This robot arm can be controlled by your brain power
A robotic arm, a machine learning algorithm and a brain-computer interface have been combined to create a way to help quadriplegic patients (those who cannot move their upper or lower body) interact with their world. While this isn’t the first time a brain interface has been used to control a robot, it took the technology one step further by estimating and understanding brain signals without patient intervention.
This research was carried out by researchers from the Ecole Polytechnique Fédérale de Lausanne (EPFL). Professor Aude Billard, head of EPFL’s Learning Algorithms and Systems Laboratory, and José del R. Millán, former head of EPFL’s Brain-Machine Interface Laboratory, worked together to create a program computer capable of controlling a robot using electrical signals from a patient’s brain. .
The team used a machine learning algorithm to interpret signals from the patient’s brain and translate them into the joint of a robot arm.
The patient’s brain activity was monitored by an EEG cap – which effectively scans the electrical activity inside your head. These brain waves would then be sent through a computer to be interpreted by the machine learning algorithm. The algorithm translates brain signals when the patient notices an error, automatically inferring when the brain dislikes a certain action.
In the team’s research, they used the robot’s arm with a glass. The arm would move towards the glass and the patient’s brain would decide if it felt it too close or too far away. The process is repeated until the robot understands the optimal route for the individual’s preference – not too close to be a risk but not too far to lose motion.
“The brain signals we register will never be the same again. We have variability over time and that is natural. Why? Because if I move my hand, the brain doesn’t just focus on that, the brain processes a lot of other things,” Millán said. “So the fact that there is this variability means that our decoder will never be 100% accurate.“
However, thanks to the machine learning algorithm used in this research, the robot can gain a better understanding of variability to predict brain signals in certain situations. For example, distance preference when walking past a drink or, in practical circumstances, the distance a quadriplegic patient in a wheelchair is willing to reach with other people on the street.
Implementing the algorithm in a wheelchair is an example of where the technology could go in the future. This would allow people in wheelchairs to have better control over their movements, speed and general safety. The algorithm could interpret brain signals to understand a user’s speed preference, how far away they are happy to be from obstacles and people and even how much risk they are willing to take in certain circumstances, for example if he is late or in a busy place.
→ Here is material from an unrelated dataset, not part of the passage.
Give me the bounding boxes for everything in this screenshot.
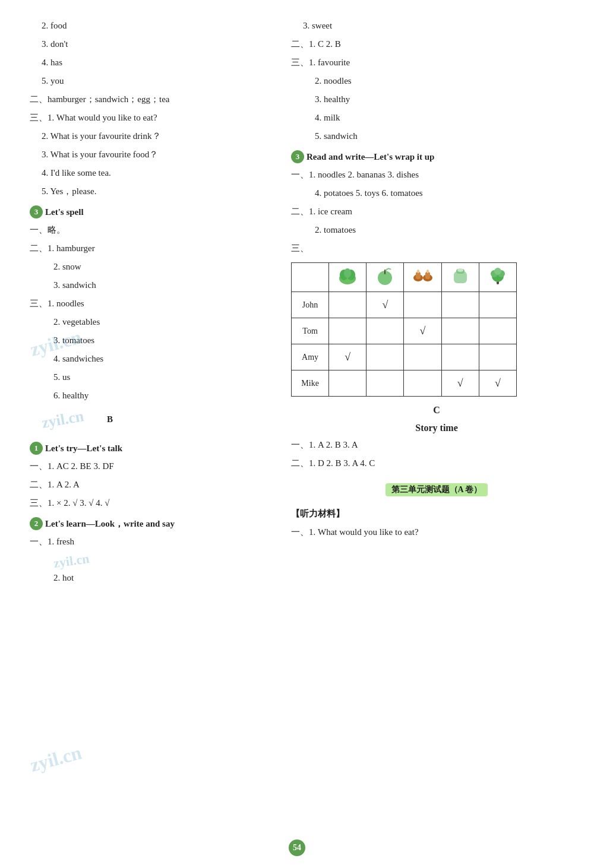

“It’s interesting to use this algorithm rather than using speech, for example, because there are things you can’t necessarily articulate easily,” Billard said. “A layman may not be able to articulate that he doesn’t like the acceleration of a wheelchair, for example. What exactly don’t you like? How does this translate into a control parameter? »
This is where the technology stands out from other disability aids available. By allowing the algorithm to understand signals from your brain, it can interpret exact feelings that an individual could not explain on their own. However, this requires consistency over time on the part of the algorithm and that the detection has proven to be statistically significant.
Without this consistency, the algorithm could fail in real-world situations. If, for example, someone was driving a wheelchair through a crowd and passed people in an argument, the person could generate an error that has nothing to do with the driving experience.